Saved data entries:
----

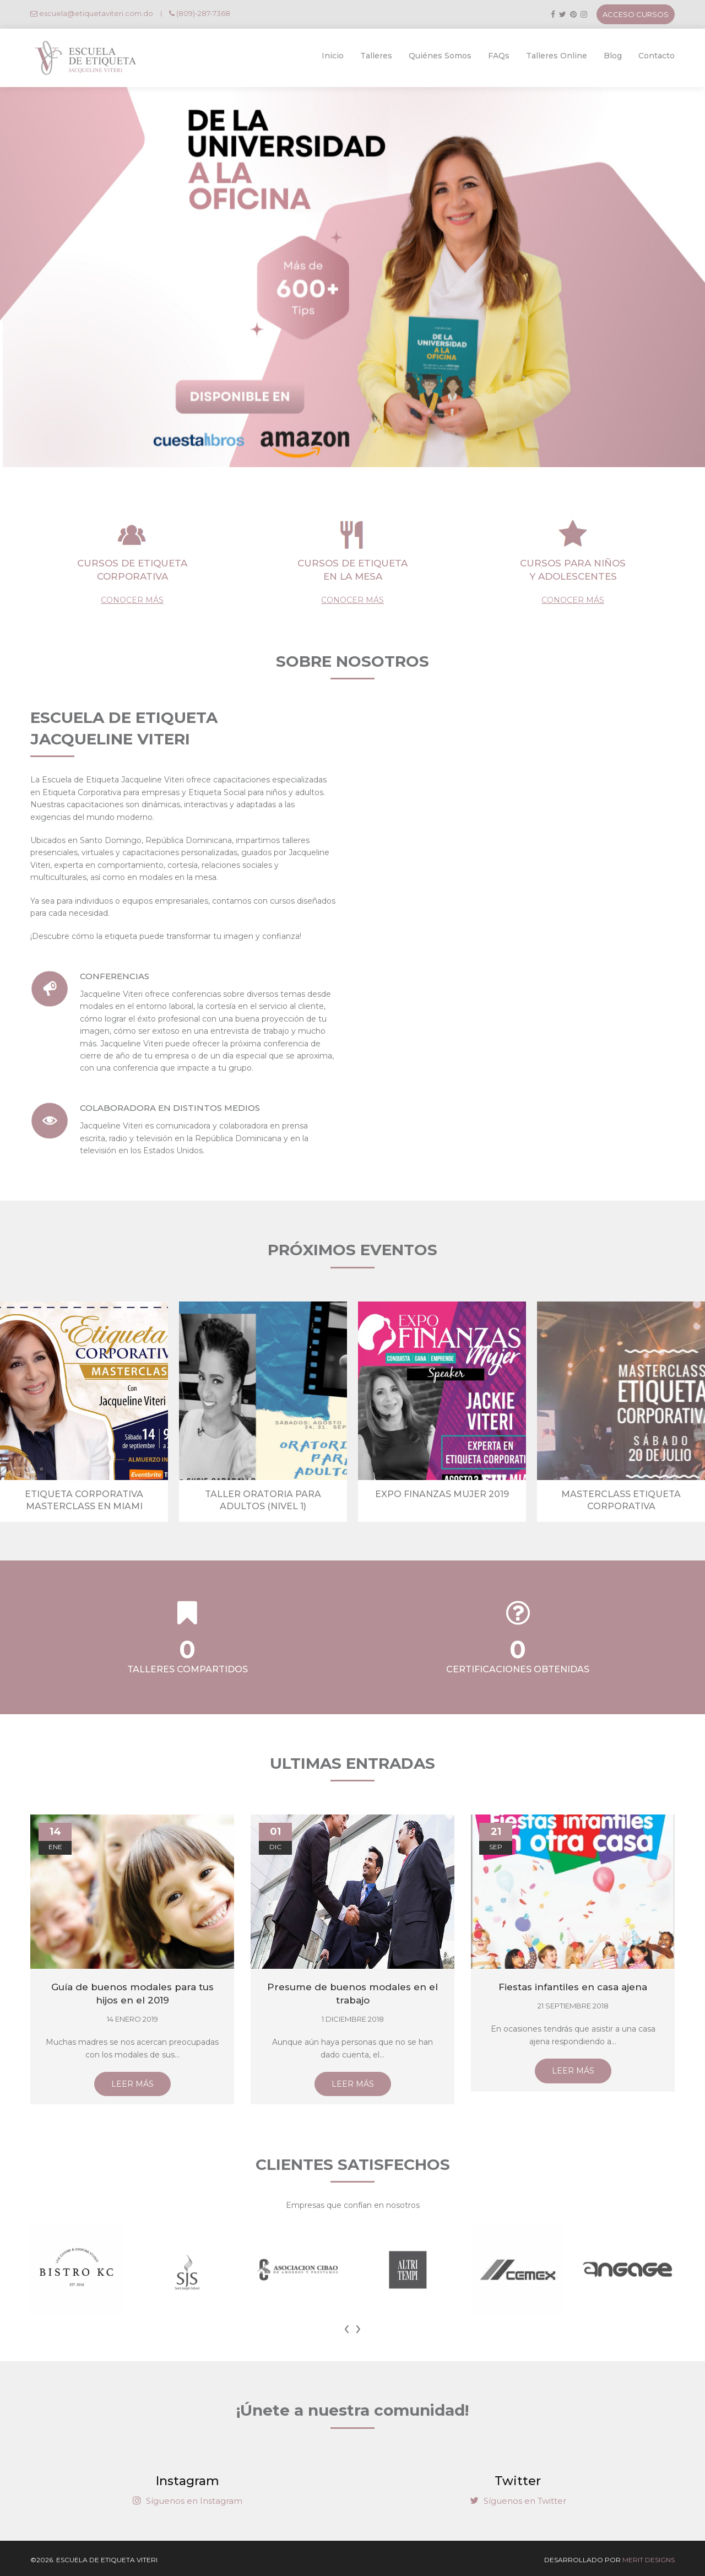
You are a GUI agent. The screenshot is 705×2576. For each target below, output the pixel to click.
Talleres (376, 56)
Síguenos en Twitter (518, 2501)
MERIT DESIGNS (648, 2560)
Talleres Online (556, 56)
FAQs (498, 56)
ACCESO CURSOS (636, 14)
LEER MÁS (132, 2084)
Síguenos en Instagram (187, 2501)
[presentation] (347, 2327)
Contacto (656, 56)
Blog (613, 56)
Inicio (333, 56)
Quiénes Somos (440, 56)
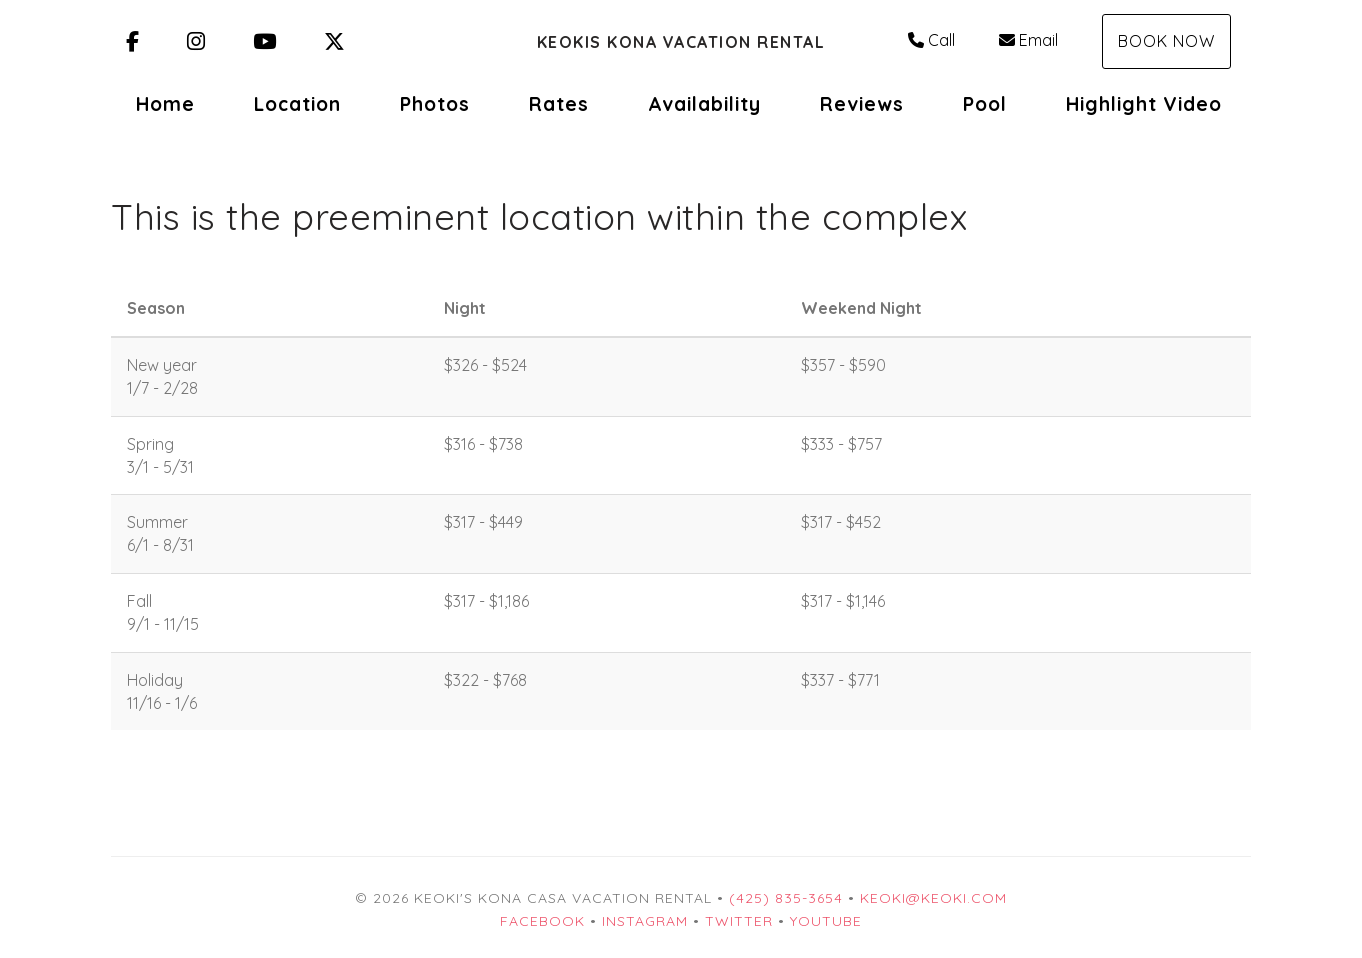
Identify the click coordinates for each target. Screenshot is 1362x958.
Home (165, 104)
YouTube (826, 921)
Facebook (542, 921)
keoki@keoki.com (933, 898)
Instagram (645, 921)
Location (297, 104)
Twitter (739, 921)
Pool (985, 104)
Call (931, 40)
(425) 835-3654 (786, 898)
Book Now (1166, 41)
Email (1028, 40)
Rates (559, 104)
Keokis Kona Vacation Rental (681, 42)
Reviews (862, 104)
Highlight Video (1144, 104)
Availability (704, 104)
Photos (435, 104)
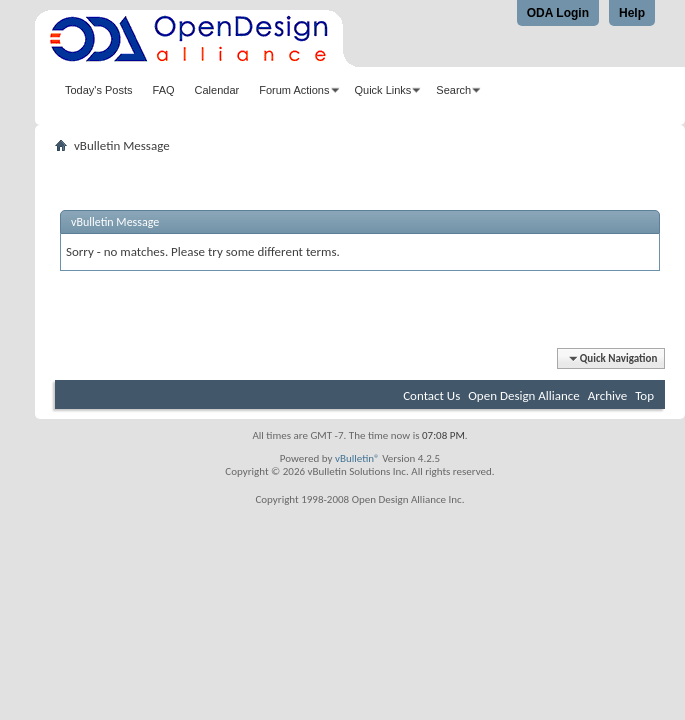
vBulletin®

----

● **Problem requirements**: Each line with the word "click" in the records above belongs in the result; copy all of them.

● **Solution to this problem**:
You are a GUI agent. The screenshot is 705×2576. For each target below, output the pixel to click.
Identify the click coordinates for each target. Screenshot is 1362x958.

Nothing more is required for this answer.